Analbuminemia

Analbuminemia is an extremely rare congenital disease that denotes very low circulating levels of albumin (<1.0 g/L) [1] [2]. As one of the main plasma proteins, involved in oncotic pressure regulation and in the transport of numerous compounds throughout the body, albumin is a highly important molecule for human body functioning [1] [3]. However, virtually all patients develop only minimal symptoms as significant levels of lipoproteins (but also other classes of proteins) are secreted to compensate for albumin loss [1] [4]. Excessive hypercholesterolemia predisposes patients suffering from this rare condition to atherosclerosis and cardiovascular diseases [1] [4]. The main manifestations of analbuminemia are mild fatigue, edema around the ankles, and hypotension [1] [2]. Notable complications that have been described are osteoporosis, development of hypercoagulable disorders, infections of the respiratory tract, intrauterine growth retardation, and fetal death [5]. In fact, some authors claim that the very few cases of analbuminemia described in the literature are due to the underdiagnosis related to very early deaths from this condition [4].

The very rare occurrence of analbuminemia (only 50 cases have been reported in the literature and an incidence rate of < 1 in 1 million individuals was established) and the nonspecific, generally benign symptomatology must not mislead the physician from taking a detailed patient history and conducting a thorough physical examination [1]. A presumptive diagnosis can be made after laboratory studies that confirm profoundly low levels (< 1.0 g/L) of albumin in the serum but with normal liver function (coagulation panel and serum transaminases within physiological limits) and exclusion of albumin loss through the kidneys or the gastrointestinal tract [1] [2] [4] [6] [7]. Since certain molecules are usually bound to albumin at the time of testing (such as calcium and thyroxine), a true diagnosis may be delayed or missed for a significant period of time because of misleading laboratory results [1] [4] [8]. For this reason, more advanced studies, including molecular analysis to detect gene mutations located on chromosome 4, are necessary to solidify the diagnosis [1] [2] [9]. Because the disorder is transferred through an autosomal recessive pattern of inheritance [1] [2] [7], a family history might provide important clues as well, making it a vital constituent of the diagnostic workup.

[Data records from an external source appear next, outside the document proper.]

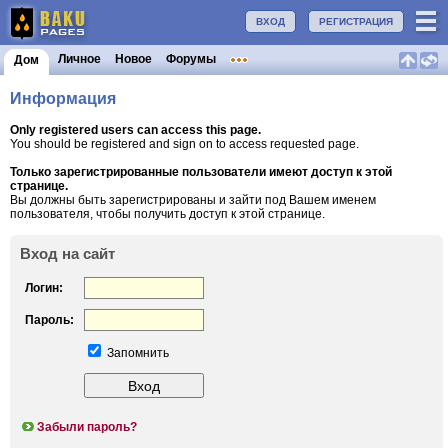
ВХОД
РЕГИСТРАЦИЯ
Личное
Новое
Форумы
Дом
Информация
Only registered users can access this page.
You should be registered and sign on to access requested page.
Только зарегистрированные пользователи имеют доступ к этой
странице.
Вы должны быть зарегистрированы и зайти под Вашем именем
пользователя, чтобы получить доступ к этой странице.
Вход на сайт
Логин:
Пароль:
Запомнить
Забыли пароль?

1. Del Ben M, Angelico F, Loffredo L, Violi F. Treatment of a patient with congenital analbuminemia with atorvastatin and albumin infusion. World J Clin Cases. 2013;1(1):44-48.
2. Campagna F, Fioretti F, Burattin M, et al. Congenital analbuminemia attributable to compound heterozygosity for novel mutations in the albumin gene. Clin Chem. 2005;51:1256–1258.
3. Boldt J. Use of albumin: an update. Br J Anaesth. 2010;104:276–284.
4. Dagnino M, Caridi G, Haenni U, et al. Molecular Diagnosis of Analbuminemia: A New Case Caused by a Nonsense Mutation in the Albumin Gene. Int J Mol Sci. 2011;12(11):7314-7322.
5. Wilkins TA, Midgley JE, Barron N. Comprehensive study of a thyroxin-analog-based assay for free thyroxin (“Amerlex FT4”). Clin Chem 1985;31:1644-1653.
6. Lyon AW, Meinert P, Bruce GA, Laxda VA, Salkie ML. Influence of methodology on the detection and diagnosis of congenital analbuminemia. Clin Chem. 1998;44:2365-2367
7. Koot BG, Houwen R, Pot DJ, Nauta J. Congenital analbuminaemia: biochemical and clinical implications. A case report and literature review. Eur J Pediatr. 2004;163:664-667
8. Stockigt JR, Stevens V, White EL, Barlow JW. “Unbound analog” radioimmunoassays for free thyroxin measure the albumin-bound fraction. Clin Chem 1983;29:1408-1410
9. Minghetti PP, Ruffner DE, Kuang WJ, et al. Molecular structure of the human albumin gene is revealed by nucleotide sequence within q11-22 of chromosome 4. J Biol Chem. 1986;261:6747–6757.